It's as simple as that, we don't need to do anything else, rest will be taken care of by the pipeline.

Search Relevancy

As explained above, this stage lets us set default values for fields so that even if those are not passed in the request body, they are automatically applied. ReactiveSearch pipelines provides this as a pre-built stage in the name searchRelevancy.

We will define this stage in the following way:

Copy
- id: search relevancy
  use: searchRelevancy
  inputs:
    search:
      dataField:
        - original_title
      size: 1
    suggestion:
      dataField:
        - original_title
      enablePopularSuggestions: true
      size: 3
      popularSuggestionsConfig:
        size: 1
      enableRecentSuggestions: true
      recentSuggestionsConfig:
        size: 1
  continueOnError: false

In the above, we are passing the following fields as inputs:

  • search.dataField: The field present in the index to be set as dataField in the request body.
  • search.size: The size value to be set in the request body if it's not already passed.
  • suggestion.dataField: This is similar to the above search field but it is applied for suggestion type of requests.
  • suggestion.enablePopularSuggestions: This fields sets the enablePopularSuggestion field in the request body if it's not already passed.
  • suggestion.size: Same as above except this is for suggestion type of requests.
  • suggestion.popularSuggestionsConfig.size: As the name suggests, sets the size field for popularSuggestionsConfig if it's not already passed in the request body.
  • suggestion.enableRecentSuggestions: This field indicates whether or not to enable recent suggestions and is set if not already passed in the request body.
  • suggestions.recentSuggestionsConfig.size: Similar as above except for recent suggestions.

Besides this, we are also setting the continueOnError as false which indicates that the execution of the pipeline should not continue if this stage fails.
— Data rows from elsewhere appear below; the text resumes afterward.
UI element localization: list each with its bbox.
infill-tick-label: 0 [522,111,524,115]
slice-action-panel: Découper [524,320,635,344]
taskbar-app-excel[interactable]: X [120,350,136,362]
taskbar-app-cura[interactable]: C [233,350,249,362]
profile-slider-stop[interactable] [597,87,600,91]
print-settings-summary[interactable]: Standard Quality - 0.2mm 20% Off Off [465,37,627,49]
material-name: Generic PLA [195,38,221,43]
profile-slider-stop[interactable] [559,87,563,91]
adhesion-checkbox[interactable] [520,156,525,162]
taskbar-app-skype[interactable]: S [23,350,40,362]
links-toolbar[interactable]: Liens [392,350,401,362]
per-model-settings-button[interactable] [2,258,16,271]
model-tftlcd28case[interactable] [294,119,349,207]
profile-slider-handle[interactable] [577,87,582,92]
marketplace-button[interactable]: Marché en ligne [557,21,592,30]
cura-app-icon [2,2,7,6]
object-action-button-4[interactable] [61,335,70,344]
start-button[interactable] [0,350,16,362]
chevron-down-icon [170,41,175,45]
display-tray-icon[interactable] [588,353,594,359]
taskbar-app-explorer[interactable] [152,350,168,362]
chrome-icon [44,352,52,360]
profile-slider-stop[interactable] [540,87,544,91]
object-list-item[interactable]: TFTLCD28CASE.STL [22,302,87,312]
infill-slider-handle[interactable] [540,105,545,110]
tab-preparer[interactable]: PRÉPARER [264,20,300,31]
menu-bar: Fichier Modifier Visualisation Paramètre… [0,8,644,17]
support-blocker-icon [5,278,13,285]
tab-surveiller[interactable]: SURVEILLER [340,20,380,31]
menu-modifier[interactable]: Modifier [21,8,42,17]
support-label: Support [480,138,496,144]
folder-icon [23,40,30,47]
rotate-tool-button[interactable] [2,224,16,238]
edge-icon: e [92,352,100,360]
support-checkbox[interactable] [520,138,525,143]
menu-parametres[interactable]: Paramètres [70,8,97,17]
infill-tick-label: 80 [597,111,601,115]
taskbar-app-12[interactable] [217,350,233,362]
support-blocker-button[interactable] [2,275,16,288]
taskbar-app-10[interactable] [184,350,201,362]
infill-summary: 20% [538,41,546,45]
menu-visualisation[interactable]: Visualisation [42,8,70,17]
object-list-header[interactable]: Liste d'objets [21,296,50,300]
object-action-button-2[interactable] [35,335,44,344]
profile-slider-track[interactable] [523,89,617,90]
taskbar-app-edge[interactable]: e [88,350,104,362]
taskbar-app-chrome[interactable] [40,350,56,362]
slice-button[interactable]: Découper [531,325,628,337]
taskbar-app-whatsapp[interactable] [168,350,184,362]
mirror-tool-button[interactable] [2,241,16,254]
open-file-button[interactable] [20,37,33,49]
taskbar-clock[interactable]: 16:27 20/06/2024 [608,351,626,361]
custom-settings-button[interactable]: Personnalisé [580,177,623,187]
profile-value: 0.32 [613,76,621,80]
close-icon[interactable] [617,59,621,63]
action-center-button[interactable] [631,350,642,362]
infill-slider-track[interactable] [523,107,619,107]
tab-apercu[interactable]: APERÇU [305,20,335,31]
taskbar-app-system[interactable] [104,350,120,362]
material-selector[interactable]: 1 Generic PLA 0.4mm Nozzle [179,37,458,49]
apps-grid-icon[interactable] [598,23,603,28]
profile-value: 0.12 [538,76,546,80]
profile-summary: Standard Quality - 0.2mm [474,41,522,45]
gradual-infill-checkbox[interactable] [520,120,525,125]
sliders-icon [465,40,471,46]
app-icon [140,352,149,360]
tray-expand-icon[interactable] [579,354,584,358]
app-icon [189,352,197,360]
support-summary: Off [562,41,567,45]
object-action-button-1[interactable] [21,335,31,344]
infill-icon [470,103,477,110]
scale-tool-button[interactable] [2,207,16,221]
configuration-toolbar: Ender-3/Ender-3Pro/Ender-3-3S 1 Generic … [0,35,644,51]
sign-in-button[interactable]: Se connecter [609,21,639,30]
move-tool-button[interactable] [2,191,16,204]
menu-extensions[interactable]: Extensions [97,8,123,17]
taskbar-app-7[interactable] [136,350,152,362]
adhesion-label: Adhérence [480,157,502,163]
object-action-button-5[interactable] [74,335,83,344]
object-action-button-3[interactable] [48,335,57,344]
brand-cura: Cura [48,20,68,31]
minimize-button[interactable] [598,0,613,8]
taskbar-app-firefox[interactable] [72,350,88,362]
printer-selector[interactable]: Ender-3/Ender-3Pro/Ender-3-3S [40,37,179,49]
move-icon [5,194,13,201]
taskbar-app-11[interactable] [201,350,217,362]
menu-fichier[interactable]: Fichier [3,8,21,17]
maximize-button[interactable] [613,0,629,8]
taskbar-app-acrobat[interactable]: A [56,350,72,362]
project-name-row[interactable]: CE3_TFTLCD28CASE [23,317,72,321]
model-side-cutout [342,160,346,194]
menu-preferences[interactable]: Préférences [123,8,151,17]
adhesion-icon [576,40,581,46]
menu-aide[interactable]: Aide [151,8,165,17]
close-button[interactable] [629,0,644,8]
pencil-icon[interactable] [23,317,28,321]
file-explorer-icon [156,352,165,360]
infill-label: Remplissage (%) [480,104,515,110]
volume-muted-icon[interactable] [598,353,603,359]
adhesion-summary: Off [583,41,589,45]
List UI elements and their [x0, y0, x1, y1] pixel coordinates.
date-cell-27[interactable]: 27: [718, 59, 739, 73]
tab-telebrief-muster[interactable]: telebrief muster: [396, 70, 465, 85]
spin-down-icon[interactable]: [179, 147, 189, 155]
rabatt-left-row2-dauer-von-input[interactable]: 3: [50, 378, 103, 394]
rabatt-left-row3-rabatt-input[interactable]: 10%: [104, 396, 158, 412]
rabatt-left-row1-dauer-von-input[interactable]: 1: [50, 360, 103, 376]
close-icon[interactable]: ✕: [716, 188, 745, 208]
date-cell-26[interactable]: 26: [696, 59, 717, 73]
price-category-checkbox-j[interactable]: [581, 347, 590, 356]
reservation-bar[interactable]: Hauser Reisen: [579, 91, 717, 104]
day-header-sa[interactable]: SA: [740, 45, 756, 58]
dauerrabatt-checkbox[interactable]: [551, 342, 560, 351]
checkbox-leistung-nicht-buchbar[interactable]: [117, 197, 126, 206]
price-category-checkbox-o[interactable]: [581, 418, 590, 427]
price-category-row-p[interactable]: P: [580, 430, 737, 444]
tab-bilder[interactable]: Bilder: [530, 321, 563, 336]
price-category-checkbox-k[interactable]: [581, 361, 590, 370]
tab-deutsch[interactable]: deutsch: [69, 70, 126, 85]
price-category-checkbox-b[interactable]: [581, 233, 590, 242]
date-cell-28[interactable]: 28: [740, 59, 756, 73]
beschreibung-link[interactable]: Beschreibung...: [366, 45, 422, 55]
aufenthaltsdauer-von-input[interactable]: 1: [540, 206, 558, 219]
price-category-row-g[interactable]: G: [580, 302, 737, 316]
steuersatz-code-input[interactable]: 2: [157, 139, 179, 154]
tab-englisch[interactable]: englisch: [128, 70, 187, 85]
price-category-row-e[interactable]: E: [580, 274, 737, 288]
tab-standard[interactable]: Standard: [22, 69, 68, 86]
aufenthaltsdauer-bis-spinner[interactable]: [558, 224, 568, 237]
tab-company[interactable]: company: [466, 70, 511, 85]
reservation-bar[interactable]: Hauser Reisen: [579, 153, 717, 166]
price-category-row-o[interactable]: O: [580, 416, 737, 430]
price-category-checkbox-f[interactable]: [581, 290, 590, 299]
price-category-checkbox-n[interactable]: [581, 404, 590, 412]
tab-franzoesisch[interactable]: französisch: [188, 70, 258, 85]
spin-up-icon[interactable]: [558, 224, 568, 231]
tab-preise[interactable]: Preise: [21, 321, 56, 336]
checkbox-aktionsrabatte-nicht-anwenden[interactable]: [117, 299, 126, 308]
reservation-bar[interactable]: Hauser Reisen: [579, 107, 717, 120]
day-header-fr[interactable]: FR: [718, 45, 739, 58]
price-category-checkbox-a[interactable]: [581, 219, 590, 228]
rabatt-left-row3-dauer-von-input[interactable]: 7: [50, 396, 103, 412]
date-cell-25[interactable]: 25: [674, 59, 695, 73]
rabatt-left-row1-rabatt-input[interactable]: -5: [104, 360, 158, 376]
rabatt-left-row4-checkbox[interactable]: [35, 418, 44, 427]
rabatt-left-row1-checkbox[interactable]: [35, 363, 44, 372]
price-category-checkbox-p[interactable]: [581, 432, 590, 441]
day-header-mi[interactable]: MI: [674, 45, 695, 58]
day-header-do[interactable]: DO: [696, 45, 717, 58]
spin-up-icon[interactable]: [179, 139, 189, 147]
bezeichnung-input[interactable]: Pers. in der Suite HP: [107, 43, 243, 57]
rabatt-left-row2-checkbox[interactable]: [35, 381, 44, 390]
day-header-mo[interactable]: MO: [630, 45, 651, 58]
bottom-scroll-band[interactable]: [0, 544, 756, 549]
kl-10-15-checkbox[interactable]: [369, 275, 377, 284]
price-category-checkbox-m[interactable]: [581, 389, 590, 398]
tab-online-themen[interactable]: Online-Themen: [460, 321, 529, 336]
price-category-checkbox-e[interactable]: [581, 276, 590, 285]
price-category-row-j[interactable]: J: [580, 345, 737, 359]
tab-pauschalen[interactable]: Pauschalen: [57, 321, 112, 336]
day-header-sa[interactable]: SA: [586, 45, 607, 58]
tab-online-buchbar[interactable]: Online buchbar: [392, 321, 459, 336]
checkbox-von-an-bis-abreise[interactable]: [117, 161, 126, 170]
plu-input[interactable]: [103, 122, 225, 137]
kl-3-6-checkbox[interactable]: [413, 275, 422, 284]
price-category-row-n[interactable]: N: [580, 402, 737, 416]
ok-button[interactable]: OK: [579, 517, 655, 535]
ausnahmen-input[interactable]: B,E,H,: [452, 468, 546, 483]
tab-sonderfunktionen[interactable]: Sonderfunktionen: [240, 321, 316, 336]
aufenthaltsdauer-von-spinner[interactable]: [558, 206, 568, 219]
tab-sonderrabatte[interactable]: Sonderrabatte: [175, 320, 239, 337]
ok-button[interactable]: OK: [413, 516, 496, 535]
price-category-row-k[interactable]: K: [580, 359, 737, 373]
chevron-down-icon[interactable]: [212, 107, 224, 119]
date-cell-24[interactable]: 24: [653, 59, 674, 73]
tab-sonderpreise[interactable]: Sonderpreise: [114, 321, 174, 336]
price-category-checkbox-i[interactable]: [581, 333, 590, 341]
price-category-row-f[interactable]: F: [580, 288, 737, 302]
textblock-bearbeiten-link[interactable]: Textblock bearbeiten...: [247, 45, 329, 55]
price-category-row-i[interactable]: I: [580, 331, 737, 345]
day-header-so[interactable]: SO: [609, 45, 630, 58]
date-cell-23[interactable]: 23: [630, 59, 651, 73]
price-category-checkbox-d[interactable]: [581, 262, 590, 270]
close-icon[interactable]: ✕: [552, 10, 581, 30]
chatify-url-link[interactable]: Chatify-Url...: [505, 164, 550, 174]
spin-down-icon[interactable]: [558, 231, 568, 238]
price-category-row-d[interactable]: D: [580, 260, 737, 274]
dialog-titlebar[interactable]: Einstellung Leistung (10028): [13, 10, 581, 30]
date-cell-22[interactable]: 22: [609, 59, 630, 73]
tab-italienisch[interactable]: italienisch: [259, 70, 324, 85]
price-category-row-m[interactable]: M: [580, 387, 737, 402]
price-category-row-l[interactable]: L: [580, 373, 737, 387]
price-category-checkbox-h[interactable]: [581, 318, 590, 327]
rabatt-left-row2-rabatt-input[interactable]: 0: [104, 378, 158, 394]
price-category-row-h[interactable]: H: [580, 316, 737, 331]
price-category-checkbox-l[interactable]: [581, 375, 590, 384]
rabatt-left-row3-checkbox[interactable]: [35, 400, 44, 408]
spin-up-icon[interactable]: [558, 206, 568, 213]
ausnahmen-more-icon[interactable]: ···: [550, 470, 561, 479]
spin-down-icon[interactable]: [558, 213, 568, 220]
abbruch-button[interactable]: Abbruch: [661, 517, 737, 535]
This is important since without applying these fields, the request will not be properly translated to the equivalent ElasticSearch request.

Replace Search Term

At times, we might have the need to replace the search term with something different. This can be achieved by using the pre-built stage replaceSearchTerm. We can define it in the following way:

Copy
- id: replace search term
  use: replaceSearchTerm
  inputs:
    data: harry potter

We can pass the new search term through the inputs.data field.

Remove Words

At times, we might even want to remove certain words from the search term entered by the user. We can use the pre-built stage replaceWords in a situation like this. We can define it in the following way:

Copy
- id: replace words
  use: replaceWords
  inputs:
    data:
      - test
      - rick astley

We can pass the words to be removed in the inputs.data field. This field should be an array of strings and every word that occurs in this array will be removed from the search term.

Replace Words

Sometimes, we might have the need to replace certain words with some other words. This can be for any number of reasons like improving search relevancy for the user and so.

We can do that in the following way using the pre-built stage replaceWords:

Copy
- id: replace words
  use: replaceWords
  inputs:
    data:
      harry: harry potter

We can pass whatever field we want to replace in the inputs.data field as an object. Every word matching the key in the data field will be replaced with the value passed along with it.

Add Filter

Adding filter is sometimes an useful function in order to improve the search results. Let's say we want to add a filter to set the authors field to Agatha Christie. We can do that using the pre-built stage addFilter.

That can be achieved in the following way:

Copy
- id: add filter
  use: addFilter
  inputs:
    data:
      authors: Agatha Christie

In the above case, we can pass the data through inputs.data field. This field should be an object where every key is the field we want to add filter for with the value being the value.

Now that we have applied most query rules, let's finally make the ReactiveSearch call. We can do that by using the reactivesearchQuery

This can be defined in the following way:

Copy
- id: reactive search query
  use: reactivesearchQuery

Elastic Search Query

Once we have executed the reactivesearch query, we can continue and hit Elastic Search with the translated query now. This can be done by using the pre-built stage elasticsearchQuery in the following way:

Copy
- id: elasticsearch query
  use: elasticsearchQuery

Promote Results

Let's now do some manipulation to the response that we got from ElasticSearch. Let's say we want to modify the response and add a new item in the 5th position. We can do that by using the pre-built stage promoteResults.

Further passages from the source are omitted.